Sunday, April 06, 2008
The Wedding Three
Sundays are best left to attend wedding receptions.
For many Malays in Singapore, the whole year is open to wedding invitations on the weekends with the exception of two important months of the year... Ramadan and Hari Raya Eidulfitri.
It would not make any sense to invite anyone for a feasting luncheon when everyone is observing the fast from dawn till dusk during Ramadan.
And everybody will be so busy going visiting to families' and friends' places during the celebration month of Hari Raya Eidulfitri. In fact some families would go off to Malaysia or Indonesia to visit their families or relations overseas.
Invitations from the host would normally be coming via our parents, acting as a "distribution centre" to their children on behalf of the host. They would normally visit the elders' homes as a form of respect to invite them and their family to the wedding, about a month prior to the occasion.
I have to admit that I have a very bad habit of not showing up for such invitations, except for very close relations.
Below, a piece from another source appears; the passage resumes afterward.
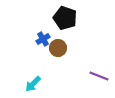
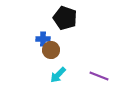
blue cross: rotated 32 degrees clockwise
brown circle: moved 7 px left, 2 px down
cyan arrow: moved 25 px right, 9 px up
I will only hand Mom a "green packet" for my parents or any of my siblings who are attending to give the host my gift and regards.
A typical Malay wedding would be held at the void deck of the parents' flat. All decked out nicely with a dais for the happy couple to introduce themselves and picture takings with their guests.
Both the bride and groom will hold their own wedding luncheon at both of their homes. So if both families were somehow related to you, you would probably receive two wedding invitations and obliged to go to both places.
The food spread would be a gastronomical feast, but tilted richly to the high calorie and cholesterol mix... like anything in life too good a thing is very harmful! What is worse is that instead of ala carte, nowadays its buffet style, so pigging out is an option.
Nasi Beryani or yellow spiced rice is normally served with mutton or beef curry. Fried chicken and Ayam Masak Merah or chicken in red-sauce, sweet and sour fried fish cutlets and Achar or spiced-sour cucumber and carrots... among other dishes that make the guests spoiled for choice.
Desserts will be aplenty with combinations of Malay Kueh and western cakes and cookies.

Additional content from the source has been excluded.